___ Material for the task

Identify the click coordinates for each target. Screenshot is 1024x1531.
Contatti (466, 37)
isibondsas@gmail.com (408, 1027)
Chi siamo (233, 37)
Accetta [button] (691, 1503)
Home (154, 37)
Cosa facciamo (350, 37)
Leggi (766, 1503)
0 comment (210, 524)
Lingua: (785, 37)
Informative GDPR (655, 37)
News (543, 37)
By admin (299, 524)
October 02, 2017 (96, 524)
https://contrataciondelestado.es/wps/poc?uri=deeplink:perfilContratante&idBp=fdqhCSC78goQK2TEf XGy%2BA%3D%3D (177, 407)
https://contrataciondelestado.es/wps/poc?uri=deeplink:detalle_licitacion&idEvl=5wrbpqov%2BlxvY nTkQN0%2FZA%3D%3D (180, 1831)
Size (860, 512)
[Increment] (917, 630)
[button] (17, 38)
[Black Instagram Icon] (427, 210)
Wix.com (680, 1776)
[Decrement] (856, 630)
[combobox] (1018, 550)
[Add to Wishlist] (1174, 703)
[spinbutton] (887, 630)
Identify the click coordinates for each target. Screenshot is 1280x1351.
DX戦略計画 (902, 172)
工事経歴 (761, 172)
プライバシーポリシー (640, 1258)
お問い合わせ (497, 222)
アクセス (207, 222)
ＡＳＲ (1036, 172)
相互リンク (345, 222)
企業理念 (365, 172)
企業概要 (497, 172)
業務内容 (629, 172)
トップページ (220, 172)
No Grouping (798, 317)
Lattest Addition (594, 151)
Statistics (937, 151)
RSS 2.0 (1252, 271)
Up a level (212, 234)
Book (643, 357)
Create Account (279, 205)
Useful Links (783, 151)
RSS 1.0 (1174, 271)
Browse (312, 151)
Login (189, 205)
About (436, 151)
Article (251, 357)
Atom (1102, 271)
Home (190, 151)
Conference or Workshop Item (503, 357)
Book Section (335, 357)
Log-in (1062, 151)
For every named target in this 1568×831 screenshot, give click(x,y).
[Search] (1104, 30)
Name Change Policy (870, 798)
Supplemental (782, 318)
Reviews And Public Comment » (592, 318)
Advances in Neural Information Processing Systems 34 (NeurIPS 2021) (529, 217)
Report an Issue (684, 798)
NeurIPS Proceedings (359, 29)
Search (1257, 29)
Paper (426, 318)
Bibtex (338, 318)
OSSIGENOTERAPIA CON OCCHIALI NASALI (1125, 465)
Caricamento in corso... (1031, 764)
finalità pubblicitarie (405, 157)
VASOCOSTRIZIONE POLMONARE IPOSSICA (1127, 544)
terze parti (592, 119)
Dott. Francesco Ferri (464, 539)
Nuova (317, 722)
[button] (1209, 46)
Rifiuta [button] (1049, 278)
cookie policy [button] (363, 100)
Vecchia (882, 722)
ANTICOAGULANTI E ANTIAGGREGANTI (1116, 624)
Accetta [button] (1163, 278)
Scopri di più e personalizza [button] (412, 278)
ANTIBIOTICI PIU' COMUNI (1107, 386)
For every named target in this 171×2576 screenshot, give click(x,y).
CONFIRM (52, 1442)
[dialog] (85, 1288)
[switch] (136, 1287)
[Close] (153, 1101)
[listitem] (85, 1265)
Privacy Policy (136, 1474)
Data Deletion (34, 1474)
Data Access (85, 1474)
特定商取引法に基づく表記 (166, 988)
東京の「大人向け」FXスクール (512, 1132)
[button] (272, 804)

______

What you need to do: Exactly as they appear, retype the lines from the start of the records through the line containing "ANTICOAGULANTI E ANTIAGGREGANTI (1116, 624)".

Answer below:
Identify the click coordinates for each target. Screenshot is 1024x1531.
Contatti (466, 37)
isibondsas@gmail.com (408, 1027)
Chi siamo (233, 37)
Accetta [button] (691, 1503)
Home (154, 37)
Cosa facciamo (350, 37)
Leggi (766, 1503)
0 comment (210, 524)
Lingua: (785, 37)
Informative GDPR (655, 37)
News (543, 37)
By admin (299, 524)
October 02, 2017 (96, 524)
https://contrataciondelestado.es/wps/poc?uri=deeplink:perfilContratante&idBp=fdqhCSC78goQK2TEf XGy%2BA%3D%3D (177, 407)
https://contrataciondelestado.es/wps/poc?uri=deeplink:detalle_licitacion&idEvl=5wrbpqov%2BlxvY nTkQN0%2FZA%3D%3D (180, 1831)
Size (860, 512)
[Increment] (917, 630)
[button] (17, 38)
[Black Instagram Icon] (427, 210)
Wix.com (680, 1776)
[Decrement] (856, 630)
[combobox] (1018, 550)
[Add to Wishlist] (1174, 703)
[spinbutton] (887, 630)
Identify the click coordinates for each target. Screenshot is 1280x1351.
DX戦略計画 (902, 172)
工事経歴 (761, 172)
プライバシーポリシー (640, 1258)
お問い合わせ (497, 222)
アクセス (207, 222)
ＡＳＲ (1036, 172)
相互リンク (345, 222)
企業理念 (365, 172)
企業概要 (497, 172)
業務内容 (629, 172)
トップページ (220, 172)
No Grouping (798, 317)
Lattest Addition (594, 151)
Statistics (937, 151)
RSS 2.0 (1252, 271)
Up a level (212, 234)
Book (643, 357)
Create Account (279, 205)
Useful Links (783, 151)
RSS 1.0 (1174, 271)
Browse (312, 151)
Login (189, 205)
About (436, 151)
Article (251, 357)
Atom (1102, 271)
Home (190, 151)
Conference or Workshop Item (503, 357)
Book Section (335, 357)
Log-in (1062, 151)
For every named target in this 1568×831 screenshot, give click(x,y).
[Search] (1104, 30)
Name Change Policy (870, 798)
Supplemental (782, 318)
Reviews And Public Comment » (592, 318)
Advances in Neural Information Processing Systems 34 (NeurIPS 2021) (529, 217)
Report an Issue (684, 798)
NeurIPS Proceedings (359, 29)
Search (1257, 29)
Paper (426, 318)
Bibtex (338, 318)
OSSIGENOTERAPIA CON OCCHIALI NASALI (1125, 465)
Caricamento in corso... (1031, 764)
finalità pubblicitarie (405, 157)
VASOCOSTRIZIONE POLMONARE IPOSSICA (1127, 544)
terze parti (592, 119)
Dott. Francesco Ferri (464, 539)
Nuova (317, 722)
[button] (1209, 46)
Rifiuta [button] (1049, 278)
cookie policy [button] (363, 100)
Vecchia (882, 722)
ANTICOAGULANTI E ANTIAGGREGANTI (1116, 624)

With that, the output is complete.